DATA EXTRACTS
*** Begin section ***
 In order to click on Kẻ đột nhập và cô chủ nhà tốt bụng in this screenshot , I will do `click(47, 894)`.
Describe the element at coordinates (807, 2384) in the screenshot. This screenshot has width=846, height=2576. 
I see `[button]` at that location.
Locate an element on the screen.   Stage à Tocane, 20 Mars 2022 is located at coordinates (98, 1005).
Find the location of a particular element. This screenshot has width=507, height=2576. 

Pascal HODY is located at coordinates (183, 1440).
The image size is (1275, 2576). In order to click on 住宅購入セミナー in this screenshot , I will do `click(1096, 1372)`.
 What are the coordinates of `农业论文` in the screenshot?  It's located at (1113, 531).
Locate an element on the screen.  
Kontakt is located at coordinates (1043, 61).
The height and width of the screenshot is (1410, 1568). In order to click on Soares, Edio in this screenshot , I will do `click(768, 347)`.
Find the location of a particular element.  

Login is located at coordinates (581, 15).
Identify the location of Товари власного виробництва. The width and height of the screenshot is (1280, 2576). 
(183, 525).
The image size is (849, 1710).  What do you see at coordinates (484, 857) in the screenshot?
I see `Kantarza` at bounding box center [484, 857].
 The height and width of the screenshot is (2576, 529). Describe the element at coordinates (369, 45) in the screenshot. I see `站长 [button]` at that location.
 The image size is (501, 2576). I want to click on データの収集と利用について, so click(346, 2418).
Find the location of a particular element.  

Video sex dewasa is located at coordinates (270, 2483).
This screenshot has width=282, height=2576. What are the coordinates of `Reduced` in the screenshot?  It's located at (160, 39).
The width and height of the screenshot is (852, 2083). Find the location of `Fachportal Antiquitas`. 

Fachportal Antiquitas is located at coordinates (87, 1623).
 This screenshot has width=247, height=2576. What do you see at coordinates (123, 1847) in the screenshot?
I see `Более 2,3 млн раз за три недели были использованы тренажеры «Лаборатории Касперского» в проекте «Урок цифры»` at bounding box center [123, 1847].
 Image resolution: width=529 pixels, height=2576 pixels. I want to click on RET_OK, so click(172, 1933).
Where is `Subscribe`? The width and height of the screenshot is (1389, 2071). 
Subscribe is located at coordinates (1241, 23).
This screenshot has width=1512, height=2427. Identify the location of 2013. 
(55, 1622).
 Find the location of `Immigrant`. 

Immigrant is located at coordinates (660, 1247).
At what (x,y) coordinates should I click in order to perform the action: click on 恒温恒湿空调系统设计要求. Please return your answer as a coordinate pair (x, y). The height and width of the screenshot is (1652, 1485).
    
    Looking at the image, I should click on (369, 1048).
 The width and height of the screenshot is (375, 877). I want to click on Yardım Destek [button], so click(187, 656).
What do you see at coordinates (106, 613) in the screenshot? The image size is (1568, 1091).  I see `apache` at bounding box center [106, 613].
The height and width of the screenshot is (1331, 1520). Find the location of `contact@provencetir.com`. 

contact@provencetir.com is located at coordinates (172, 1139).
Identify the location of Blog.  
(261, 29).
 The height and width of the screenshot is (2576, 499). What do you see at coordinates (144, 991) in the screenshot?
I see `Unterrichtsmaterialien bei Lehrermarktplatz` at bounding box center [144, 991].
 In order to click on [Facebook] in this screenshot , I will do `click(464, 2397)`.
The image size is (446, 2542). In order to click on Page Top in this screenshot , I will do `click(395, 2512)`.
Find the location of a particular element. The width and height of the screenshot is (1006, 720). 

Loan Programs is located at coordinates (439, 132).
*** End section ***
WHAT YOU ARE ASKED TO DO
Among the lines of these entries, find those that contain "will". Give their number and nothing else.

WRITTEN ANSWER
5